Record excerpts:

____________________

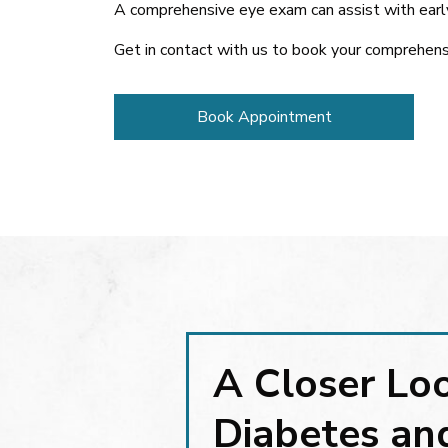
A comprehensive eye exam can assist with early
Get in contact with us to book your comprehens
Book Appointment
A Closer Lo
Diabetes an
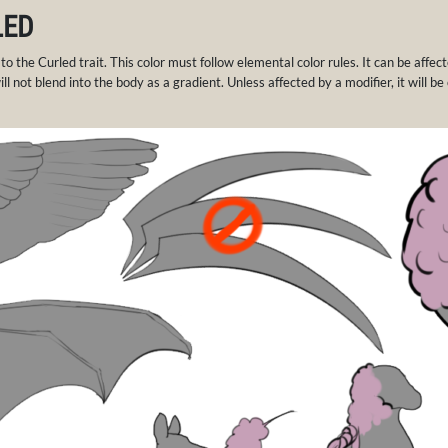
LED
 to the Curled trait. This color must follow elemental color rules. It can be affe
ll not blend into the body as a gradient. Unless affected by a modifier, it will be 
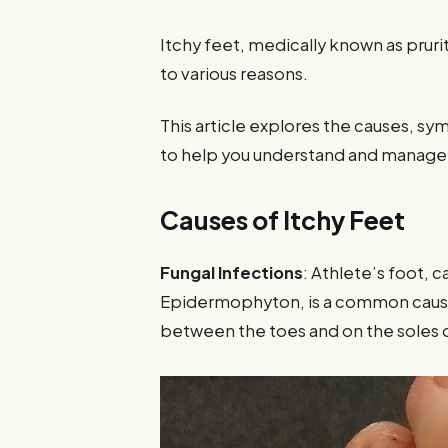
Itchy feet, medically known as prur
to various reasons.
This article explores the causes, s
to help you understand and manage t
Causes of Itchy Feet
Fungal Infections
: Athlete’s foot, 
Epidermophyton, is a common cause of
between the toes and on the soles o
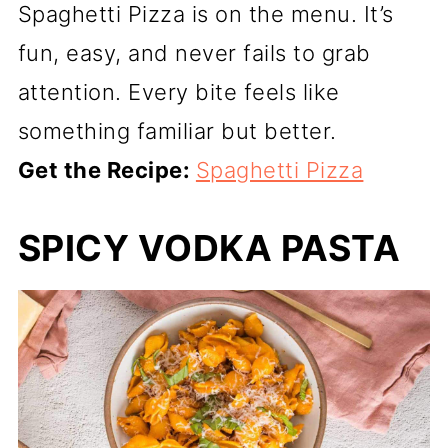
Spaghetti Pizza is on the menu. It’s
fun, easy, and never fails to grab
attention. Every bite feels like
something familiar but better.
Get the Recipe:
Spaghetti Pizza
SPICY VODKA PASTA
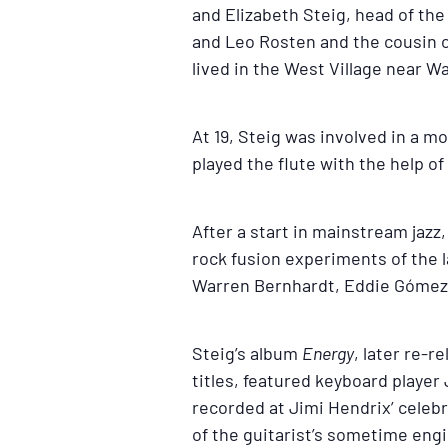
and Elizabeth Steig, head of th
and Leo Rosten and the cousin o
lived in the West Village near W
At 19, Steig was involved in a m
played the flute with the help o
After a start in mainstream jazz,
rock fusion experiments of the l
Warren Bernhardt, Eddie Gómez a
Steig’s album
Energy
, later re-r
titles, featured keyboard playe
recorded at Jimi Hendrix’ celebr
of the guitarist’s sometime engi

____________________

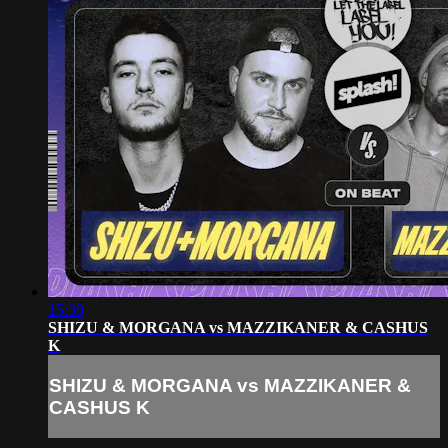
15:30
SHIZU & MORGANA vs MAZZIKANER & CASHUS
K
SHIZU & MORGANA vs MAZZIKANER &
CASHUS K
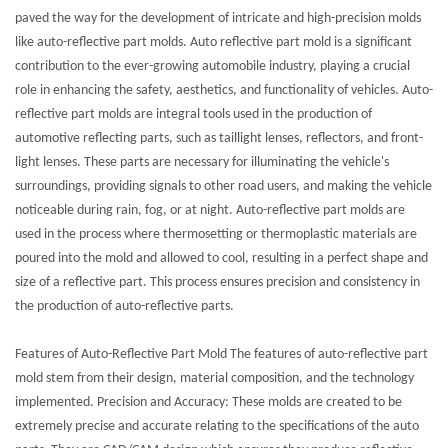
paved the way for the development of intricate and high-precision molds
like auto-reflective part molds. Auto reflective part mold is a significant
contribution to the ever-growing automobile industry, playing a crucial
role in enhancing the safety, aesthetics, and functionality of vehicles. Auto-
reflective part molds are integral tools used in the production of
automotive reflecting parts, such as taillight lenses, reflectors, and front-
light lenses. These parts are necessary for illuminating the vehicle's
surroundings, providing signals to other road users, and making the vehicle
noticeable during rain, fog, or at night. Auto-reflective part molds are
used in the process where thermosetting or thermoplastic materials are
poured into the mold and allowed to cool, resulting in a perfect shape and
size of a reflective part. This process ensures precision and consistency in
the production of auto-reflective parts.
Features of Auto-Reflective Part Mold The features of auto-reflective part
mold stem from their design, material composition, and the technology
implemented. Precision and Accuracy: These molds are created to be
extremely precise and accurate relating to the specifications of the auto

____________________

Within the entries above, report how many lines include "SHIZU", and keep the answer to the number.

Response:
2